Beneficiaries of Navy seaman who died from asbestos exposure could bring a maritime negligence action against shipbuilders related to systems and components on the vessels but not for the vessels themselves, which are not “products” under general maritime law; Speck v. 3M Co., No. 20-cv-5845, 2022 U.S. Dist. LEXIS 20016 (N.D. Cal. Feb. 3, 2022) (Donato).
This is a Navy seaman’s asbestos suit that includes as defendants the shipbuilders of the vessels on which the seaman claimed exposure to asbestos. The shipbuilders argued that the maritime negligence claims against them was nothing more than a recrafted cause of action for strict product liability, that the ship was not a product in a claim against the shipbuilder, and, consequently, the negligence claims should be dismissed. Judge Donato disagreed, reasoning that maritime product liability claims can be premised on both negligence and strict liability. Judge Donato agreed that the vessel itself cannot be considered the product, but the systems and components within the vessel can be products under maritime law. Consequently, Judge Donato did not dismiss the maritime negligence claims, but he did order the repleading of the claims for fraud and conspiracy to defraud because of the failure to plead with the requisite degree of particularity under Rule 9(b).
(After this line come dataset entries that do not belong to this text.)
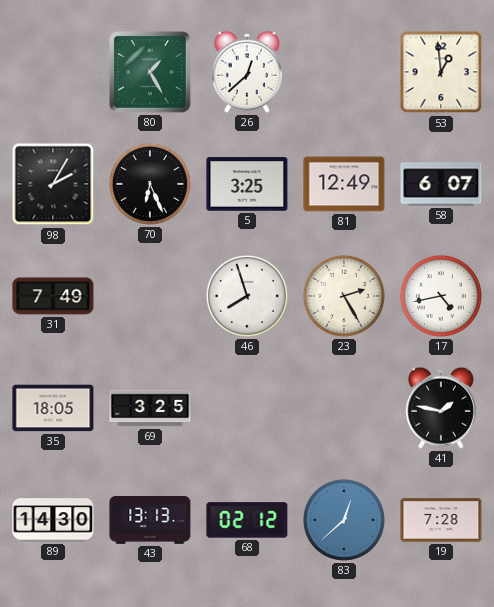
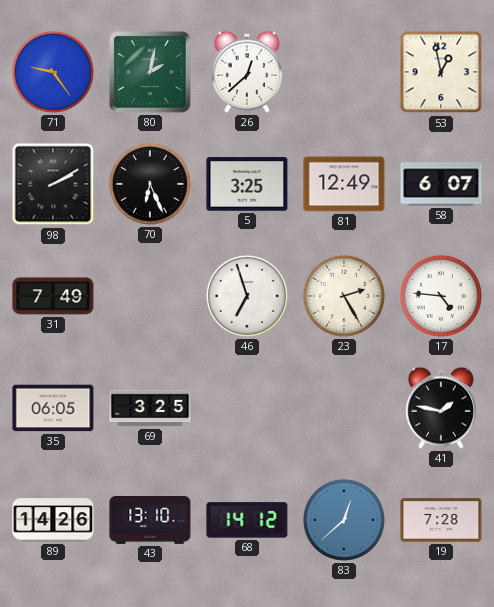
71: none -> 9:24
80: 1:25 -> 2:02
53: 12:59 -> 12:58
98: 2:05 -> 2:10
46: 7:57 -> 6:57
17: 4:43 -> 4:46
35: 18:05 -> 06:05
89: 14:30 -> 14:26
43: 13:13 -> 13:10
68: 02:12 -> 14:12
Lesson for arresting a vessel: naming the vessel and providing its official number is not a sufficient description of the vessel for a warrant for arrest; Peoples Bank v. NORCOASTER, No. 2:22-CV-127, 2022 U.S. Dist. LEXIS 22700 (W.D. Wash. Feb. 4, 2022) (Jones).
People’s Bank brought an in rem action to arrest a vessel based on non-payment of a preferred ship mortgage. The pleadings described the debt and non-payment and attached the loan documents and preferred ship mortgage. However, the Motion for Order Authorizing Clerk to Issue Process Pursuant to Supplemental Rule C only described the vessel as the “vessel, NORCOASTER, Official Number 563617.” Judge Jones declined to issue the warrant, holding that the bank had failed to describe the property with reasonable particularity as required by Supplemental Rule C(2)(b). Noting descriptions that were sufficient (for example, “a 38-foot Bertram motor yacht”), Judge Jones denied the motion without prejudice to refiling with a description of the NORCOASTER.
Holding that the CIMLA prohibits maritime lien actions, whether in rem or in personam, against public vessels, resulted in dismissal of a subcontractor’s suit against the United States; Seaward Services, Inc. v. United States, No. 2:21-cv-131, 2022 U.S. Dist. LEXIS 21983 (E.D. Va. Feb. 7, 2022) (Young).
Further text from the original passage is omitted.